John JENKINS (1592-1678)
Fantasias, Pavans and Airs in four parts
Fantasia VI [3:16]
Fantasia XXVI [3:25]
Fantasia X [5:08]
Air XIII [3:13]
Pavan XXVII [7:09]
Fantasia XV [2:50]
Air I [4:08]
Pavan IX [6:22]
Galliard XXIV [2:20]
Pavan I [5:53]
Fantasia XXX1 [3:56]
Air II [3:59]
Fantasia XV11 [3:55]
The Spirit of Gambo
rec. June 2012, Doopsgezinde Kerk, Haarlem
MUSICA FICTA MF8019 [60:27]
This isn’t the first time that this ensemble has recorded the music of John Jenkins. Their 2011 disc devoted to his consort music in four parts was released on MF8011, and now they return to him, this strange-sounding band whose name sounds like a Victorian illusionist or a tribute act. The ensemble is five strong and flexible, and two of the players double, thus they play two treble viols, two tenor, and two bass, in varying combinations, with organ. They sound supremely attuned to Jenkins’s aesthetic, which is predicated on flowing expressive lines and an elegance of counterpoint. It's quite unlike the music of his more abrasive and avant-garde near-contemporary William Lawes.
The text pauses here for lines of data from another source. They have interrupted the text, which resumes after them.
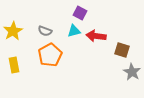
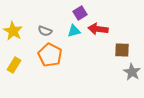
purple square: rotated 32 degrees clockwise
yellow star: rotated 12 degrees counterclockwise
red arrow: moved 2 px right, 7 px up
brown square: rotated 14 degrees counterclockwise
orange pentagon: rotated 15 degrees counterclockwise
yellow rectangle: rotated 42 degrees clockwise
Half the programme consists of a well-programmed sequence of Fantasias whilst there are also three Airs and three Pavans, and a single Galliard. Two things are especially noticeable about the performances. Firstly, the tempi are entirely natural-sounding, flowing but never rushed, and ensuring that articulation is precise but never fussy. Second, one notices the rich consort sound which is, to a large extent, due to the timbre of their instruments, made by Gesina Liedmeier. They and the bows are based on appropriately seventeenth-century models. I should also add that the excellence of the instrumentalists is, obviously, a significant factor too. Jenkins’s Fantasias are gracious and refined, but also show elements of prevailing melancholy – such as in Fantasia XXVI – and a judicious employment of counterpoint. The settings in which the organ is employed – and there are six altogether in a recital of fourteen pieces – are the most interior. The Pavan XXVII is a particularly good example of Jenkins’s discreetly plangent expression, never as doleful as Dowland, never as experimental as Lawes, but charting his own balanced course. Programmatically it makes sense to follow it with the more ebullient side of his musical character, richly reflected in the Fantasia XV, in C.
You can gauge how sympathetic you will be to the sound-world produced by The Spirit of Gambo in a piece such as Pavan IX, where the expressive lower two bass viol voices are contrasted with the more limpid treble viol. This lends distinction throughout, not least to the noble gravity and timeless quality enshrined in the Pavan in D, one of the most magnificent of the settings in this programme.
These first-class performances have been sensitively recorded in the Doopsgezinde Kerk, Haarlem, a frequent venue for early music. In every way this ensemble, with its odd name, is turning out outstandingly good discs.